Click here to see all Arte Público authors featured on Houston Public Media.
About the Author:
ALICIA GASPAR DE ALBA is the author of several books: Calligraphy of the Witch (Arte Público Press, 2012); Desert Blood: The Juárez Murders (Arte Público Press, 2005), winner of the Lambda Literary Award for Best Lesbian Mystery; La Llorona on the Longfellow Bridge: Poetry y Otras Movidas (Arte Público Press, 2003); the acclaimed novel Sor Juana’s Second Dream (University of New Mexico Press, 1999); Chicana Art Inside/Outside the Master’s House: Cultural Politics and the CARA Exhibition (University of Texas Press, 1998); The Mystery of Survival and Other Stories (Bilingual Review Press, 1993); and the series of poems “Beggar on the Córdoba Bridge” that appeared in Three Times a Woman: Chicana Poetry (Bilingual Review Press, 1989), which she edited. She is also the editor of Velvet Barrios: Popular Culture and Chicana/o Sexualities (Palgrave/MacMillan, 2003). Gaspar de Alba is a tenured professor of Chicana/o Studies and English at the University of California, Los Angeles.

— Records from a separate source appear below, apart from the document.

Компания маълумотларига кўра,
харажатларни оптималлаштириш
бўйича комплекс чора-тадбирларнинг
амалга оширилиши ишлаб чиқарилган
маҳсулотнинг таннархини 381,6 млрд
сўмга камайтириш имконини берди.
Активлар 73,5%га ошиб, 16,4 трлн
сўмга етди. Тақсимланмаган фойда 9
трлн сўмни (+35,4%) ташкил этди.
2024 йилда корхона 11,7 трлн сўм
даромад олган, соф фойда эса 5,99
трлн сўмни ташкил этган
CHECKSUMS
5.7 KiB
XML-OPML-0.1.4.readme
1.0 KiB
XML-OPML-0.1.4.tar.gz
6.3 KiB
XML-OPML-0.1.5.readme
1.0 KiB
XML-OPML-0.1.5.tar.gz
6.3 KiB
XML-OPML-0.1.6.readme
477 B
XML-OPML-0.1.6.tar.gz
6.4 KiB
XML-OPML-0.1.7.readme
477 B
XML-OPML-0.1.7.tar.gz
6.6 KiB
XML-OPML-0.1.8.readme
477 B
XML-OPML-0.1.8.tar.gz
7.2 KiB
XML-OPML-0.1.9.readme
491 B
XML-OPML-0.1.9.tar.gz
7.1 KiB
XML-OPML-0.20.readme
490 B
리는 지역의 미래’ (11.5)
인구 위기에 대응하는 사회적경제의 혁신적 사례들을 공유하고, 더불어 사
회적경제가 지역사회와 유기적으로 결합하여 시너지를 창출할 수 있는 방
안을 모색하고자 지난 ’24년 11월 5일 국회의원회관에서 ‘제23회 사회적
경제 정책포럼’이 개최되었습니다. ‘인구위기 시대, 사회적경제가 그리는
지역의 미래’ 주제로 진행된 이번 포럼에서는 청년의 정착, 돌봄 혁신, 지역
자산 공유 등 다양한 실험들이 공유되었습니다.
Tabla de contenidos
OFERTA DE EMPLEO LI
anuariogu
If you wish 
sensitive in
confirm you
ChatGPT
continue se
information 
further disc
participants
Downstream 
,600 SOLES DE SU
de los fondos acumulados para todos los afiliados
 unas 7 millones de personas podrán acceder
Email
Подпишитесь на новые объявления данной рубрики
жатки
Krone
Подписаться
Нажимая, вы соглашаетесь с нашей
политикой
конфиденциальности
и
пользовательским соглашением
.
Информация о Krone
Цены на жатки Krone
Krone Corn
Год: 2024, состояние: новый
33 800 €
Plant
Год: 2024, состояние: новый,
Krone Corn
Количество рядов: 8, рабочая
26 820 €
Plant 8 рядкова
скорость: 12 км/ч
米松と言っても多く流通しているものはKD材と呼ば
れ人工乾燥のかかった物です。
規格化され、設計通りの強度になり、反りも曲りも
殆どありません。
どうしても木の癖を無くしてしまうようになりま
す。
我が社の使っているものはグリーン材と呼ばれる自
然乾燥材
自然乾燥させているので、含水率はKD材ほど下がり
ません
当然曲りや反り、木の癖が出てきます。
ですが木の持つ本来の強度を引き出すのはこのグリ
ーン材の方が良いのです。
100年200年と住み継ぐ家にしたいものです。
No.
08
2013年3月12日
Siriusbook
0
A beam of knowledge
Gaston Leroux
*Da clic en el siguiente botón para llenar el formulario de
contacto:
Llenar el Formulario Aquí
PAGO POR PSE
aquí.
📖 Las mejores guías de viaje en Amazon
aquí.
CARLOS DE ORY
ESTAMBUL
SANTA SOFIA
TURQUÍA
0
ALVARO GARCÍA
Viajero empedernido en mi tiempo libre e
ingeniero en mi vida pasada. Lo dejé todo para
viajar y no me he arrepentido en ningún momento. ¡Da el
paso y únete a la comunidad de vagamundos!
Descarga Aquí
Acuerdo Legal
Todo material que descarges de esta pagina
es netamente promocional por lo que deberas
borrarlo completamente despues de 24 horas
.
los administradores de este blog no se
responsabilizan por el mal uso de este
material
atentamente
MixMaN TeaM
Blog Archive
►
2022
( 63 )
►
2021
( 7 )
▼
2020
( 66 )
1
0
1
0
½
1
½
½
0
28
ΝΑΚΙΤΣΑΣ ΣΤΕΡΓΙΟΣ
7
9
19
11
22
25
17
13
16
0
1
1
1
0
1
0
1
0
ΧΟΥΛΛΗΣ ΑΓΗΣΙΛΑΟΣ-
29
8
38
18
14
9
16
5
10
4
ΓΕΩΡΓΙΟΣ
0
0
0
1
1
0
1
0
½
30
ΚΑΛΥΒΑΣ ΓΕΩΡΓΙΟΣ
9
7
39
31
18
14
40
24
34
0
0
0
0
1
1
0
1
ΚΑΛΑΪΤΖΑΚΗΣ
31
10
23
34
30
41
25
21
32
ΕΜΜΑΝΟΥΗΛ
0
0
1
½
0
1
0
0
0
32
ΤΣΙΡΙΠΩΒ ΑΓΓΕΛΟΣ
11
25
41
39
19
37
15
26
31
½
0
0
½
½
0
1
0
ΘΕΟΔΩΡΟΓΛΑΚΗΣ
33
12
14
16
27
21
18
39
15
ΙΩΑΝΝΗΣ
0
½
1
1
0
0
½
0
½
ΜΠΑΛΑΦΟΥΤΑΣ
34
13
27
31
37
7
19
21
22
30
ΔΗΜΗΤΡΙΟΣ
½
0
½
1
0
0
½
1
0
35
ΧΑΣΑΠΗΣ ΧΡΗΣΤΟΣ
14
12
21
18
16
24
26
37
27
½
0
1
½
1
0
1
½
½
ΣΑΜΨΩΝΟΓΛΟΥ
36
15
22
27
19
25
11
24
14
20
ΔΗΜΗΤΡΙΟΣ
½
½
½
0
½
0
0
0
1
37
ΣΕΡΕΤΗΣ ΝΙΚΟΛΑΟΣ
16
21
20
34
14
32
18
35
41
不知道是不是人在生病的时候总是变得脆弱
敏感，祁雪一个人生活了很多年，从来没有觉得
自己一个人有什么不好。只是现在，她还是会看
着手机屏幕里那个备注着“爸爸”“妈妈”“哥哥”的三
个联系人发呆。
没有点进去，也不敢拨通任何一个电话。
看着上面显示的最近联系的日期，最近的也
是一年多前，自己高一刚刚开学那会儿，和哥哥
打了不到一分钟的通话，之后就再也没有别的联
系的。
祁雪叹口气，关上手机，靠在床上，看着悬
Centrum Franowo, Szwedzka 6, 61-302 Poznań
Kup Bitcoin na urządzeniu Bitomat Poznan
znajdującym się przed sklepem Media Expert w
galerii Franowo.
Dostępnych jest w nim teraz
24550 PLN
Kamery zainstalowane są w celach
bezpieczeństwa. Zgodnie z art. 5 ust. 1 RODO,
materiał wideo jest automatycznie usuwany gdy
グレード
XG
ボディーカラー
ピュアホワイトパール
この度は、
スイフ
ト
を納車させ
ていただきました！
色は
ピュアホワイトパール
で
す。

About her new book, The Curse of the Gypsy: Ten Stories and a Novella
In the first story of this absorbing collection, Margarita—sixteen and married to a soldier who has gone off to fight in the first great war—meets and falls in love with Federico García Lorca. He calls her “Margarita Petita,” and then turns her name into a poem. When he refuses to marry the widowed gypsy girl after a tryst at the river leaves her pregnant, her mother curses both Lorca and his offspring: “May they all die before they see the light of day.” And so Lorca is killed by fascists and his child dies in Margarita’s womb, where it remains—petrified—for 80 years.
Mysteries and furtive desires pervade the enthralling stories in this group of ten the author calls a “deconstructed novel.” Rich in imagery and language, they chronicle the gypsy’s life, including banishment from Andalusia by her mother, marriage to a famous Mexican bull fighter and the lives of numerous descendants who ultimately leave Mexico for El Paso, Texas. In one of the final stories, “Calaveras in the Closet,” the gypsy’s extensive family comes together for her funeral, where several long-guarded secrets will suddenly come to light.
Also included in this volume is a historical novella, Liberata Wilgefortis: The True and Tragic Story of the Bearded Female Saint, a mystical retelling of an ancient legend about the first bearded female saint of the Catholic Church, St. Wilgefortis, whose cult was removed by Vatican II in 1969. Expertly weaving poetry, historical events, myth and legend into intriguing short fiction, Alicia Gaspar de Alba confirms her place as one of the leading contemporary Latinx voices.